Review the prerequisites for the courses as listed in the Schedule of Courses (SOC) information available at the Registrar's webpage. It is possible to enroll in courses for which you aren't eligible, so do not assume that since you were able to schedule the course, you are eligible to be enrolled. The Banner system used for course enrollment cannot yet do prerequisite checking.
- previously completed course(s), usually at a lower level or earlier in a specific sequence
- grade point average
- academic level-FTFY, SOPH, JR, SR
- series of requirements which must be successfully fulfilled before a student is eligible to enroll in a specific course or to be admitted to the professional portion of the program.
If you enroll in a course and you do not have the prerequisites, you aren't eligible to be enrolled and can be removed by the faculty teaching the course. It is much more appropriate to discuss your eligibility to enroll with the faculty so that you have an opportunity to enroll in another class if enrollment is denied.
Evening Division courses are offered through Continuing Education and very often, but not always, are offered in a 3-hour block late in the day or during the evening rather than three times a week during the day for 50 minutes. These courses have generally been set up to attract members of the broader community who aren't enrolled in degree programs.
Degree students have an opportunity to enroll in Evening Division courses if spaces remain. While the courses are frequently appropriate for degree students, FTFY students should not enroll if the course is taught in one three hour block. If you miss one class, you have actually missed three.
Look at the information under Registration & Verification at the Registrar's website so that you know when degree students might enroll. It is a different date than our day division registration dates for degree students.

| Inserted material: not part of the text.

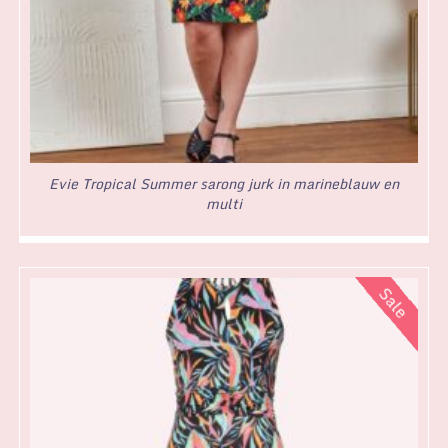
Evie Tropical Summer sarong jurk in marineblauw en
multi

When you access your schedule online, the names of your faculty will be listed next to the courses. Faculty should each have given you a course syllabus which includes his/her name and how to get in contact. If a course is listed as "staff" when you access your schedule online, you may need to wait until class begins or contact the appropriate departmental office for information.
You apparently have a "hold" on your account and should contact the Registrar's Office to determine why. It might be that you have an unpaid bill or you haven't provided the health center with the appropriate immunization information.
You will be blocked from registering for courses if you have an unpaid bill.
You will also be blocked if you haven't provided documentation to the Health Center indicating that you meet the Vermont State Requirements for protection against rubella. If you have already been immunized, you may not have provided the documentation.
This should only be an issue for FTFY, new transfers and graduate students. Letters have been mailed to these students telling them they can either provide documentation or get the vaccine.
The most common reason is that students don't have the appropriate class standing. This means you haven't earned the minimum number of credits to be eligible to enroll. Check the number of earned credits required for each level at the Registrar's webpage (click on Registration Schedule).
Students who are covered by medical insurance that requires "full-time enrollment" likely won't be eligible for insurance coverage by that policy. So before dropping below 12 credits come to the CESS Student Services office so that we can discuss options.
It likely won't be possible to reach program completion in four years unless courses are also completed during the summer months.